Fast forward twenty-one years and I am now LIVING in Jerusalem, eighteen years beyond a broken marriage and now on a prostate cancer journey toward healing with Gary, my husband of nine years. Last July, upon getting the diagnosis of cancer in California, Gary and I sensed we were to return to our home in Israel and seek medical treatment in Jerusalem. Doctor consultations, tests, and many disappointing delays kept us on our knees praying. We awaited what other cancer survivors termed, “The Tunnel” of treatment.
Always the optimist, I suggested to Gary that God was going to make this tunnel more like a covered bridge that would get him from aggressive prostate cancer to full health. I imagined that covered bridge to have long open window spaces where he could view the beauty of the countryside as he journeyed over an abyss far below. Along the way there would be a variety of tables and chairs where we would meet new friends and sit to share stories.
In the midst of the treatment delays, Gary’s frustration and feeling completely out of control got the best of him. Driving from the hospital to our worship service after another delay, he found himself crying out to God saying, “I don’t even know if I am in the right place anymore.” We slid into the service late and as the pastor’s message began, Gary noticed something on his arm that was moving. It was a tiny neon green, black beady-eyed praying mantis! I whispered that it had come to pray for him. For the entire forty-minute sermon that nymph walked up one arm and down the other. At times it stood at the end of Gary’s fingers, peering at him in a prayer-like pose with those black beady eyes.
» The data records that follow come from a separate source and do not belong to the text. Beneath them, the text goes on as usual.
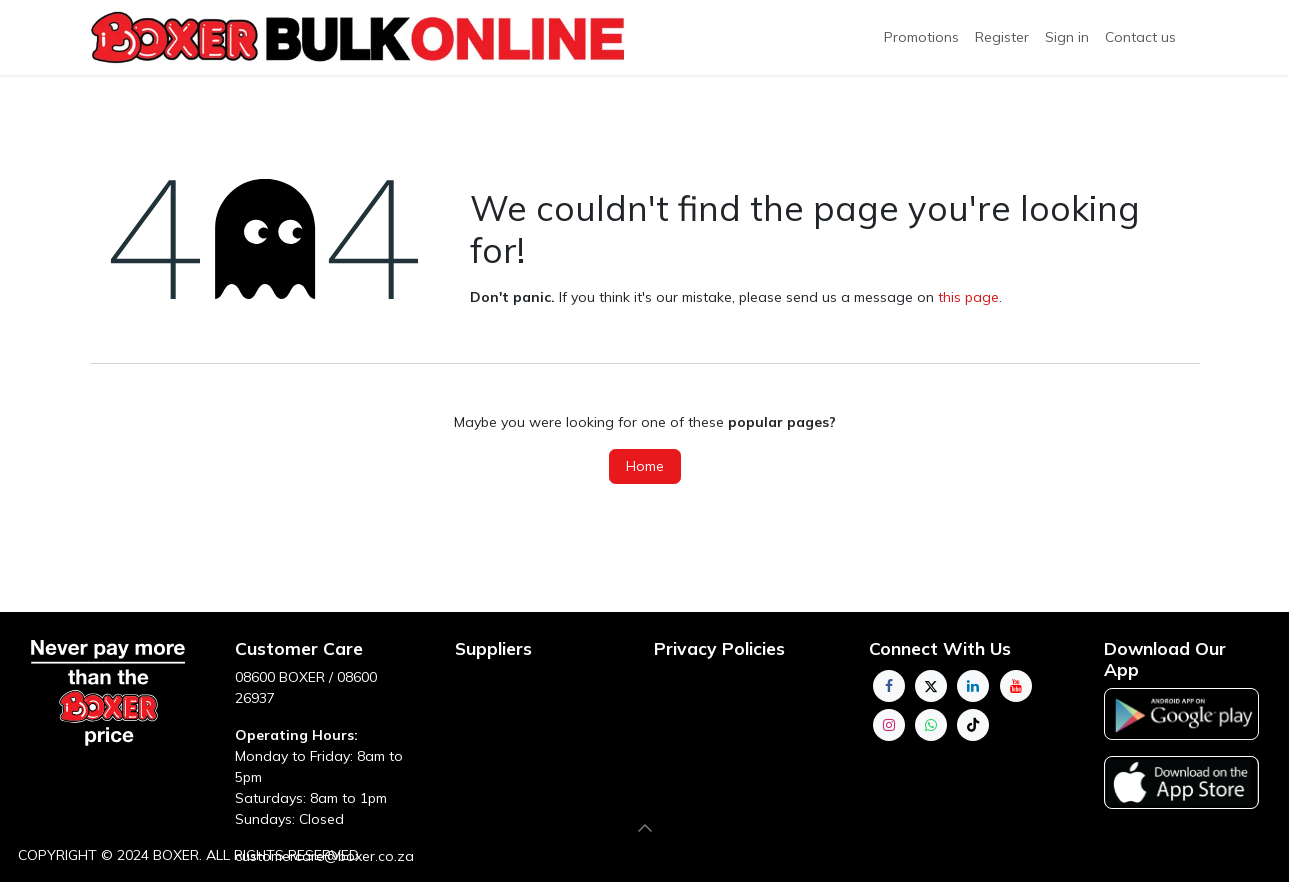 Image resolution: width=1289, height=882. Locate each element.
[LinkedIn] (973, 686)
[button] (645, 828)
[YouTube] (1016, 686)
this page (968, 297)
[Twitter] (931, 686)
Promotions (921, 37)
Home (645, 466)
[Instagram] (889, 725)
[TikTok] (973, 725)
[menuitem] (1002, 37)
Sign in (1067, 37)
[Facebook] (889, 686)
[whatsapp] (931, 725)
We were in an underground auditorium devoid of plants. How did that praying mantis happen to show up on GARY’S arm and at THAT precise time?
I’ll admit that I am a bit mischievous and considered what might happen if I flicked it into the audience or placed it on the shoulder of a friend sitting in front of us, but the thought of a scream from that friend swallowed my mischief. Gary got up at the close of the service saying he had to find a plant for his tiny visitor who seemed so out of place.
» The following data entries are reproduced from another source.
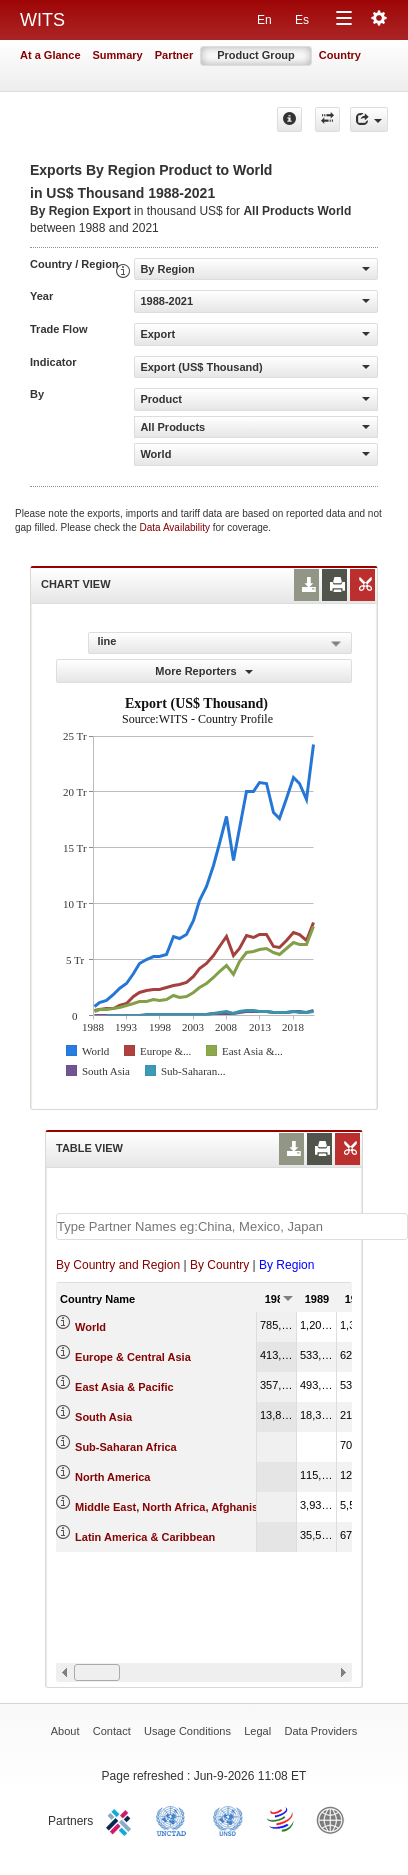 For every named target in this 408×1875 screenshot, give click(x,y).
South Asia (103, 1417)
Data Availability (176, 527)
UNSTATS (228, 1819)
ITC (122, 1819)
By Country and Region (118, 1265)
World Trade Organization (282, 1819)
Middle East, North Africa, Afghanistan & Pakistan (204, 1507)
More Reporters (203, 671)
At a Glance (50, 55)
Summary (118, 55)
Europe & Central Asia (133, 1357)
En (264, 20)
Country (340, 55)
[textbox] (232, 1226)
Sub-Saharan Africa (126, 1447)
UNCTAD (175, 1819)
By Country (219, 1265)
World (90, 1327)
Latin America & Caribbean (145, 1537)
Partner (174, 55)
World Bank (335, 1819)
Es (302, 20)
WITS (42, 20)
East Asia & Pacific (124, 1387)
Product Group (256, 55)
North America (112, 1477)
A potted schefflera in the upstairs lobby welcomed the miniature messenger. As Gary released the tiny creature to a place just right for it, the Creator of the Universe spoke into Gary’s spirit. “Gary, you are so very worried about this little creature being completely out of his element. You know he belongs on a plant. Just as you are concerned for him being in the right place, so I am concerned for you and I have placed you in the right place. Trust Me!”
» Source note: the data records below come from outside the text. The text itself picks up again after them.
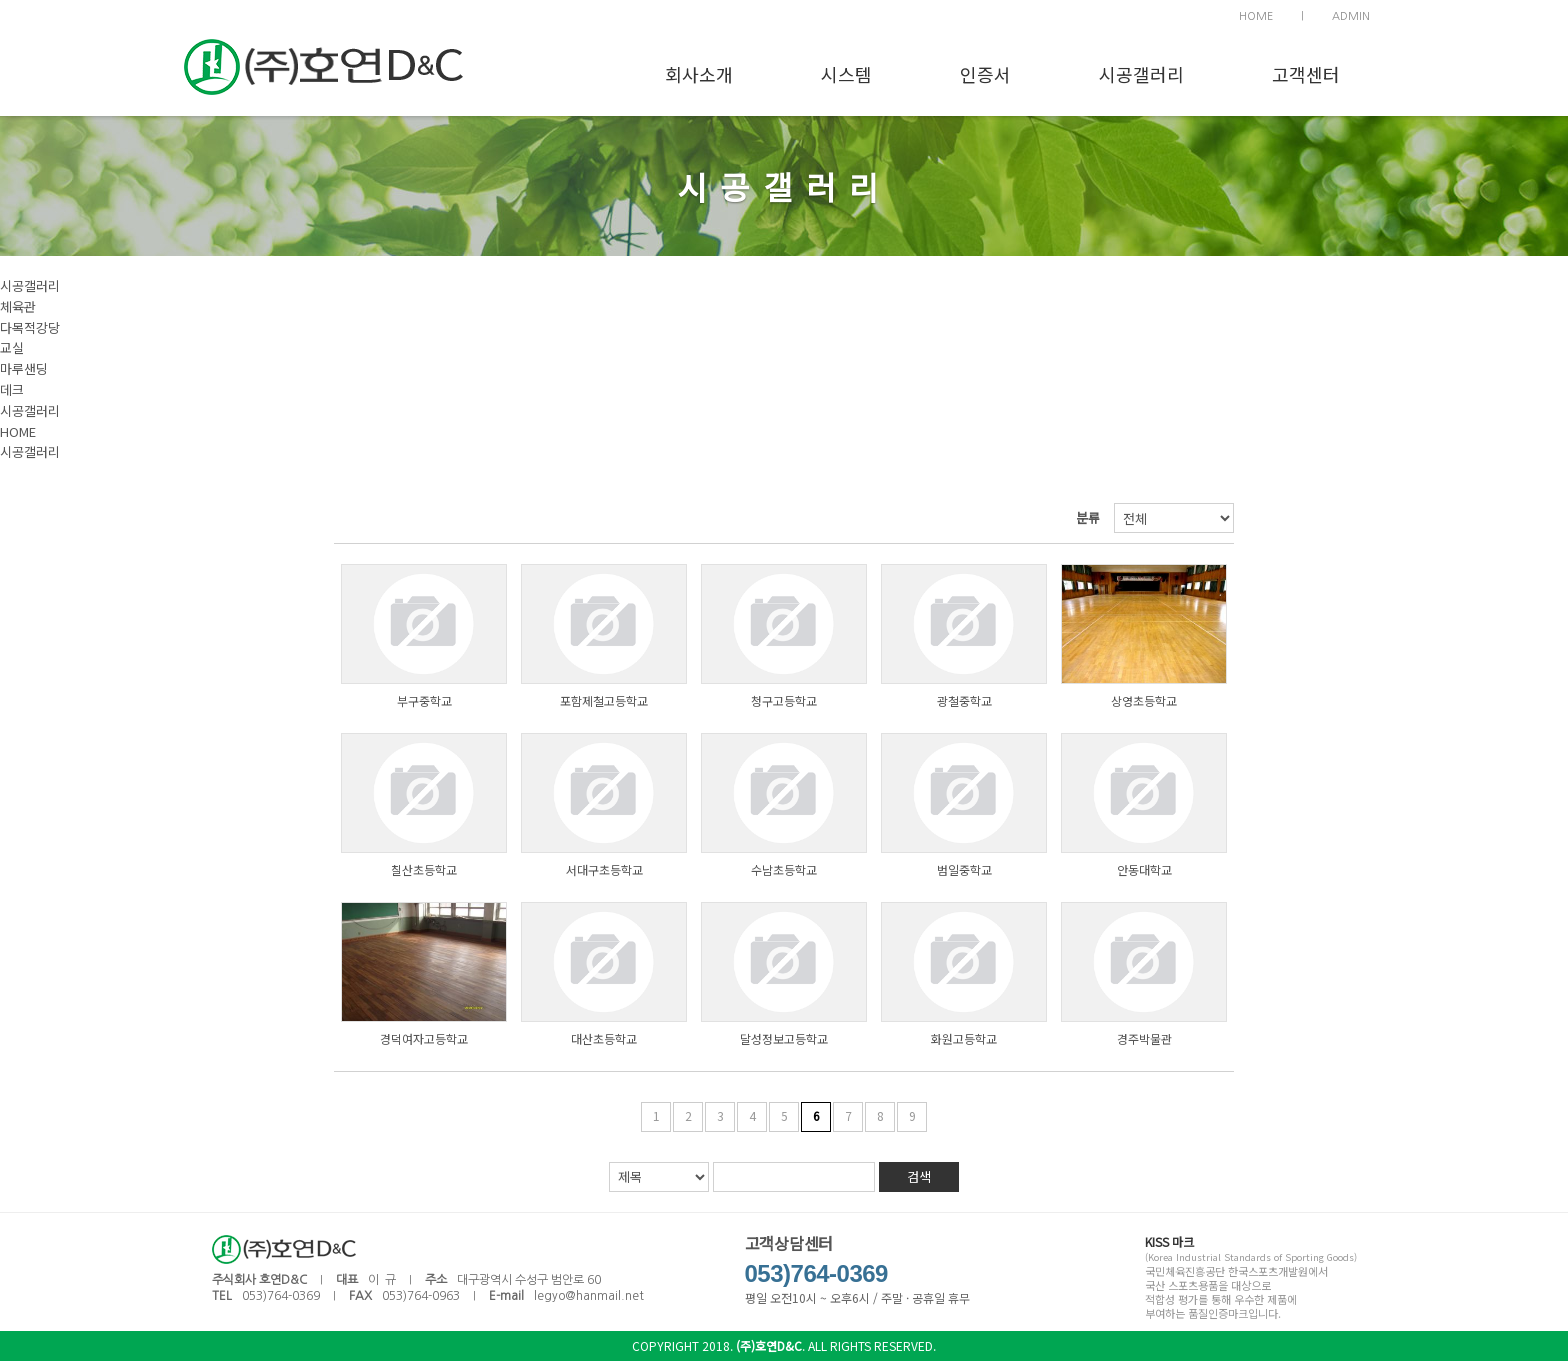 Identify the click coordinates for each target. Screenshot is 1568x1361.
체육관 (18, 306)
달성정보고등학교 (784, 1038)
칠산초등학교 (424, 869)
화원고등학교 (964, 1038)
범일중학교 (964, 869)
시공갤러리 (1141, 74)
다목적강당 (30, 327)
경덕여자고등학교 (424, 1038)
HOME (1256, 16)
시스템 (846, 74)
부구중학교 (424, 700)
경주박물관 (1144, 1038)
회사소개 (699, 74)
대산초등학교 (604, 1038)
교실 (12, 347)
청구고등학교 (784, 700)
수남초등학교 (784, 869)
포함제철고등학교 (604, 700)
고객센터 (1306, 74)
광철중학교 (964, 700)
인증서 (985, 74)
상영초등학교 (1144, 700)
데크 (12, 389)
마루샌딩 (24, 368)
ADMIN (1351, 16)
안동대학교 (1144, 869)
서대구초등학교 (604, 869) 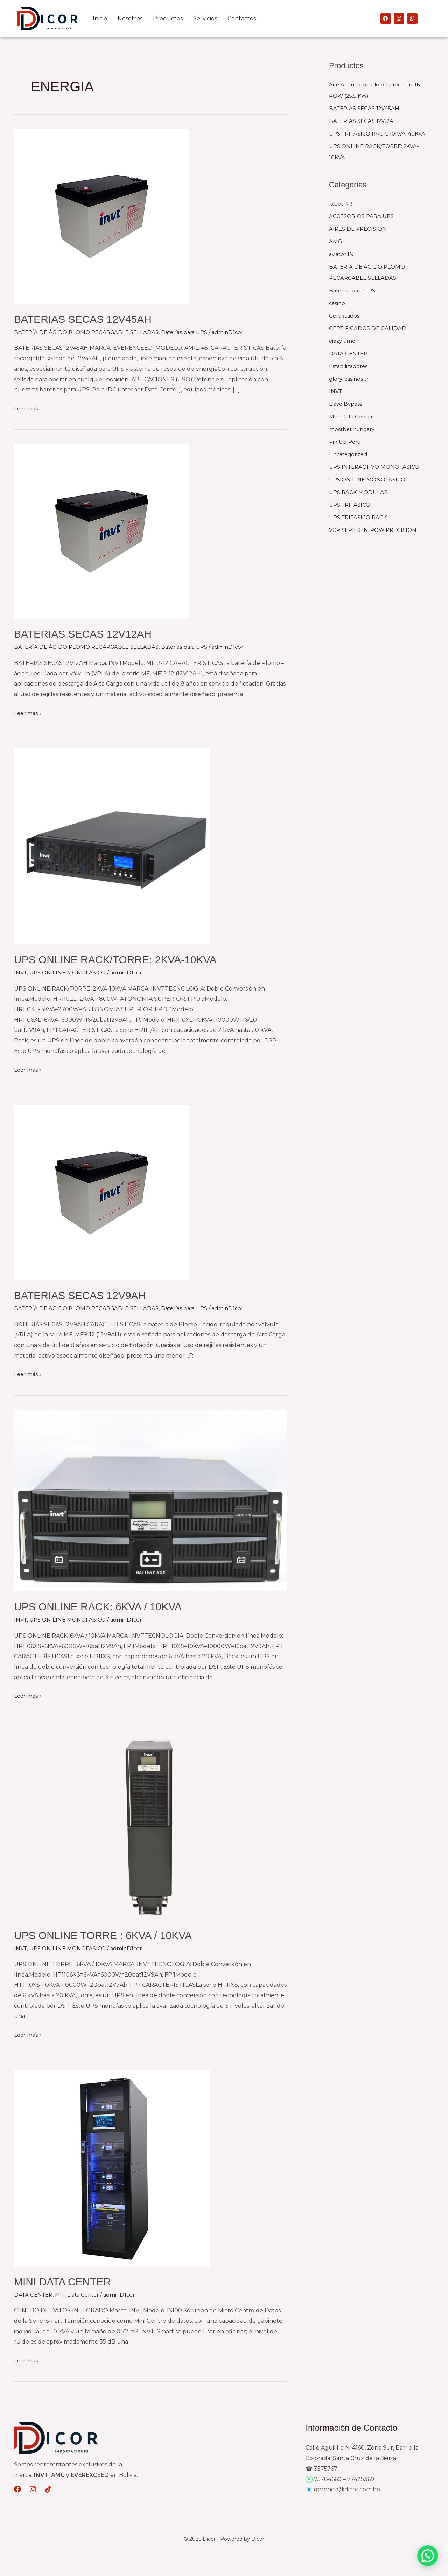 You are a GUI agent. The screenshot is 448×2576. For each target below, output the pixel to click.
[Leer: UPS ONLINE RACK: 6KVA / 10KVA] (150, 1500)
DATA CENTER (34, 2294)
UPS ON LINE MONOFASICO (70, 972)
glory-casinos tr (350, 378)
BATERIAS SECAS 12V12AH (83, 634)
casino (337, 303)
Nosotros (130, 18)
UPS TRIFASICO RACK (359, 517)
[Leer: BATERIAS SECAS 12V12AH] (101, 531)
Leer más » (28, 407)
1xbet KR (341, 203)
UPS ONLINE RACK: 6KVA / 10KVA (98, 1606)
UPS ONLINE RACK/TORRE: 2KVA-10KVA (115, 959)
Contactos (241, 18)
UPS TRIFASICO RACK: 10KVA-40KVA (379, 133)
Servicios (205, 18)
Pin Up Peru (346, 441)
One thing I am convinced of is that tunnel journeys are faith-stretchers and faith-builders. Those tables and chairs scattered along the “covered bridge” have been filled with hospital staff and fellow patients hungry for laughter, friendship, and hope. Joy is contagious and we determined to bring God’s joy and light each day by learning people’s names, lavishing smiles upon them, sharing stories, and offering to pray for them.
We heard from a friend that a tradition in Houston’s M.D. Anderson radiation department is for the patient to ring a bell when they emerge from “the tunnel.” It is the sound of hope for other patients still sloshing through their treatments. We’ve brought that tradition to Jerusalem, middle-eastern style. We tied a scarlet cord from a small wooden sheep to a sheep bell to represent the Lord’s care for us, His sheep, and wrote a card with Psalm 100. So, with great thanksgiving for hope renewed and for all who prayed us through “the tunnel,” I rang the bell for Gary last week as he completed his forty-one radiation treatments. We will learn the results in a few months. Happy Thanksgiving to you in the U.S. May your every day be one of thanks.